(Dataset)
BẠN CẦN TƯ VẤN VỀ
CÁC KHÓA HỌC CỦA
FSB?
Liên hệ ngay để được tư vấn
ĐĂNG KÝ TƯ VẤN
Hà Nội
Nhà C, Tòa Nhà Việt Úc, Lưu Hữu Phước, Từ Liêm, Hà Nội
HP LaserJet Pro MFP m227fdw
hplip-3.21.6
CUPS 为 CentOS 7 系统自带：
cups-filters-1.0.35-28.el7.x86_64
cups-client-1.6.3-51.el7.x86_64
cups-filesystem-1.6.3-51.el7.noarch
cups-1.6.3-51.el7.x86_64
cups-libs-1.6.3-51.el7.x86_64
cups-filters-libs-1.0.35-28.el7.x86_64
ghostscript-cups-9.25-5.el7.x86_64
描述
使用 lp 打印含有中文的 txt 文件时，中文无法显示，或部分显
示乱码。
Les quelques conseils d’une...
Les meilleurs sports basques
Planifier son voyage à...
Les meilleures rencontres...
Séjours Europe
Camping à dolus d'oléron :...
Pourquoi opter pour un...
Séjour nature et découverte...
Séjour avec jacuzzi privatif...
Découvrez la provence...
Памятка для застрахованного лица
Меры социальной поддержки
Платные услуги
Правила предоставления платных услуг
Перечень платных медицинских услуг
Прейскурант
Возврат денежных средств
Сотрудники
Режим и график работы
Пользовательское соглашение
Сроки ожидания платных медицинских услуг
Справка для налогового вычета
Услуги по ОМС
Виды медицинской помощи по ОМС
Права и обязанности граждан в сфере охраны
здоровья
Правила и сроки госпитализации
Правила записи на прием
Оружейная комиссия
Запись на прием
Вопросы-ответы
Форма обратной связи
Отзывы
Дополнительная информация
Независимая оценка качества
(End Dataset)
(Dataset)
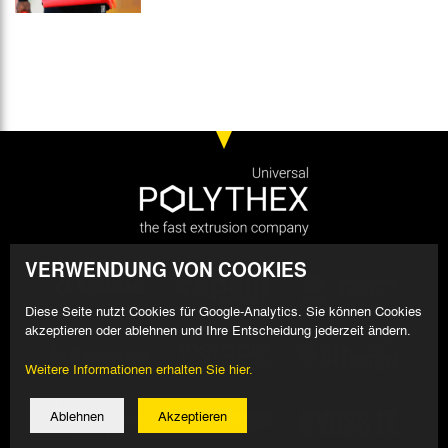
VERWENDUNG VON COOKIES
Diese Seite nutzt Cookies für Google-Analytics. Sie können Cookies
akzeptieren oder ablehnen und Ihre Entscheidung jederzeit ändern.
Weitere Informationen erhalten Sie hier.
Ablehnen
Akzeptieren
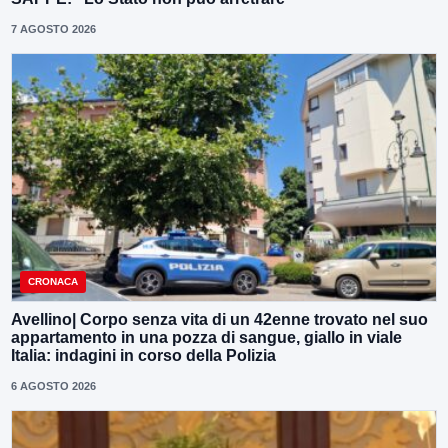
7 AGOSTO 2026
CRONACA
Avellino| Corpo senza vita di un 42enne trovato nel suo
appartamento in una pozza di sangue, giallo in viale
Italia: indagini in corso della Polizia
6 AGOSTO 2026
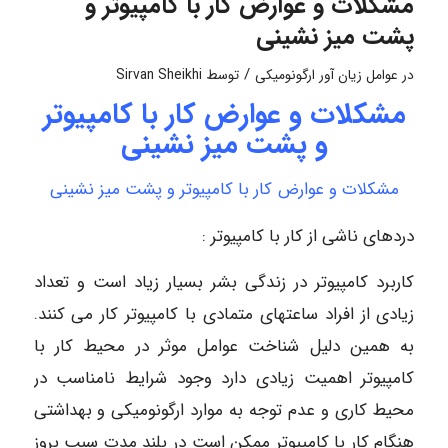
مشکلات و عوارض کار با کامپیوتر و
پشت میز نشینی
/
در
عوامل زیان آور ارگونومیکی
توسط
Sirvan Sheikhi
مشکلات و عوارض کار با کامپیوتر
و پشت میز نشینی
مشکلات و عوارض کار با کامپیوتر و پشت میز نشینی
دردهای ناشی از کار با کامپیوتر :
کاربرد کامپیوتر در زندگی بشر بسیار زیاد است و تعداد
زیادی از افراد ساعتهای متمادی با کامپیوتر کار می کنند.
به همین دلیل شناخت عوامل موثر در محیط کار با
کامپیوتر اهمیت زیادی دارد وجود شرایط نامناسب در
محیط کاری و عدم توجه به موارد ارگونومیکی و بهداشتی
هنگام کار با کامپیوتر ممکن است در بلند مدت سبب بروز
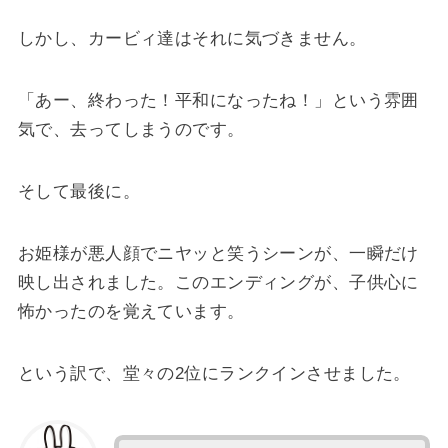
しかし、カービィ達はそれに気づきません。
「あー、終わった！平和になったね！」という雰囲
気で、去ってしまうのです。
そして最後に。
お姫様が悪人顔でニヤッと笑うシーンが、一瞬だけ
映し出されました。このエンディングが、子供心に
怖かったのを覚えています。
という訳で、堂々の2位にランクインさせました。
(End Dataset)
Exercise details
From the listing above, please give again the lines that begin with the line holding "دردهای ناشی از" and go on through the line holding "という訳で、堂々の2位にランクインさせました。", exactly, both ends included, minus any picture.

Exercise output
دردهای ناشی از کار با کامپیوتر :
کاربرد کامپیوتر در زندگی بشر بسیار زیاد است و تعداد
زیادی از افراد ساعتهای متمادی با کامپیوتر کار می کنند.
به همین دلیل شناخت عوامل موثر در محیط کار با
کامپیوتر اهمیت زیادی دارد وجود شرایط نامناسب در
محیط کاری و عدم توجه به موارد ارگونومیکی و بهداشتی
هنگام کار با کامپیوتر ممکن است در بلند مدت سبب بروز
しかし、カービィ達はそれに気づきません。
「あー、終わった！平和になったね！」という雰囲
気で、去ってしまうのです。
そして最後に。
お姫様が悪人顔でニヤッと笑うシーンが、一瞬だけ
映し出されました。このエンディングが、子供心に
怖かったのを覚えています。
という訳で、堂々の2位にランクインさせました。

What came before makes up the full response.